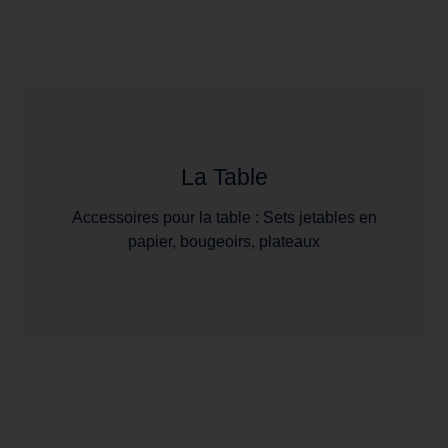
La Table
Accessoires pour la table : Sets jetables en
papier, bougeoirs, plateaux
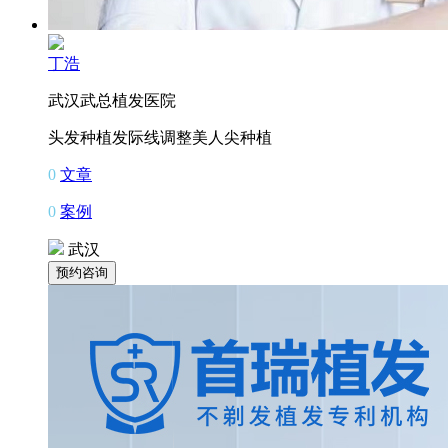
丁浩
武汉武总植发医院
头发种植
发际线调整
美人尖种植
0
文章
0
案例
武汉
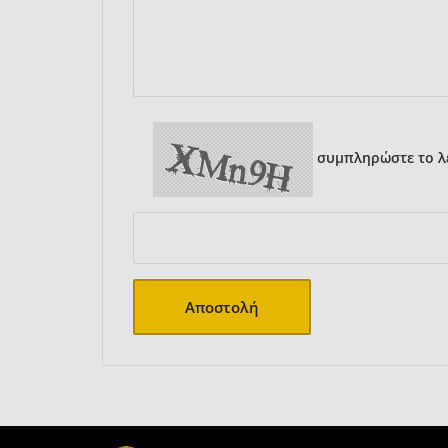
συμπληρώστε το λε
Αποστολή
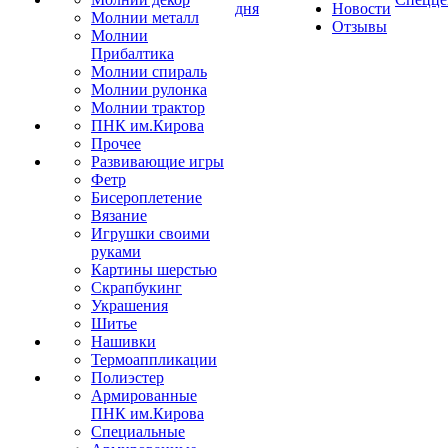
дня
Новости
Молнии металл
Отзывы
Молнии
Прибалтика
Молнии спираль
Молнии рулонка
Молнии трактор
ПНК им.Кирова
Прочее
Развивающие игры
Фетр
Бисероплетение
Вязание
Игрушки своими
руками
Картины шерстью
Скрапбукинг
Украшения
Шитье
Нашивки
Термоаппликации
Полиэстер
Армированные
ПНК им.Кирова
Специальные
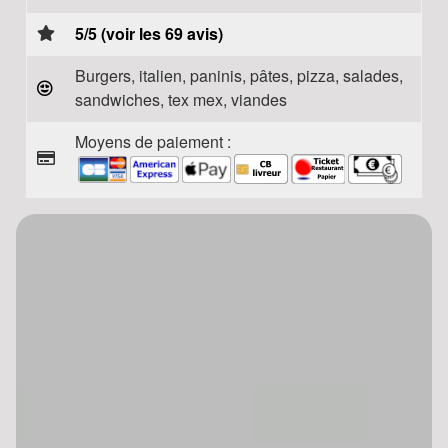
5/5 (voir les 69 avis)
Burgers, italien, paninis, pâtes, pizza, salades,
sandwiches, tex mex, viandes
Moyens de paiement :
==
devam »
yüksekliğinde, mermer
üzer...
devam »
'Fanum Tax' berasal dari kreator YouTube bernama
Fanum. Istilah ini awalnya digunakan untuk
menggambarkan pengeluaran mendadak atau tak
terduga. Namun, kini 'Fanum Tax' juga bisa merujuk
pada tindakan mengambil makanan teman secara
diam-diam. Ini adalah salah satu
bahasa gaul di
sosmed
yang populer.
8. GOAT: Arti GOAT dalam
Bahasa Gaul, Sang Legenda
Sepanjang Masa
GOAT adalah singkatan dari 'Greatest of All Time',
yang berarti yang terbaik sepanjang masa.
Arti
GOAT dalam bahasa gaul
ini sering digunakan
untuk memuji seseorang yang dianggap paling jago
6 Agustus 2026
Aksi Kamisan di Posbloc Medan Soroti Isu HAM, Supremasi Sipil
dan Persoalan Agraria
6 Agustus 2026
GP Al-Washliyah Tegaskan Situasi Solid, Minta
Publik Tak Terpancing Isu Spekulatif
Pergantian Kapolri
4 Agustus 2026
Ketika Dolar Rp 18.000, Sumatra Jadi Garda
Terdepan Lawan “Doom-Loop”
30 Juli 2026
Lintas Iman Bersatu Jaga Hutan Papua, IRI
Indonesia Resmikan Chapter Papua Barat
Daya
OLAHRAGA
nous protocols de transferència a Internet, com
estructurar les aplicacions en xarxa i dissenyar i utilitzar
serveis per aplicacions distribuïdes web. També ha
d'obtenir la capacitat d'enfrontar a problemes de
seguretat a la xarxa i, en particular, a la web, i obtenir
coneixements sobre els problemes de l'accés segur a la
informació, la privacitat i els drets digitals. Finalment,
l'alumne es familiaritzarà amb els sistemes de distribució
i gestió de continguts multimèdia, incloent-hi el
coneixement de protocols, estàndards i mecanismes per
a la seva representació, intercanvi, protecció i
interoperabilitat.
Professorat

* **What you are asked to do**
Starting at the line containing "Молнии трактор" and finishing at the line containing "Moyens de paiement", return those lines exactly as they appear above, without the pictures.

* **Your solution**
Молнии трактор
ПНК им.Кирова
Прочее
Развивающие игры
Фетр
Бисероплетение
Вязание
Игрушки своими
руками
Картины шерстью
Скрапбукинг
Украшения
Шитье
Нашивки
Термоаппликации
Полиэстер
Армированные
ПНК им.Кирова
Специальные
5/5 (voir les 69 avis)
Burgers, italien, paninis, pâtes, pizza, salades,
sandwiches, tex mex, viandes
Moyens de paiement :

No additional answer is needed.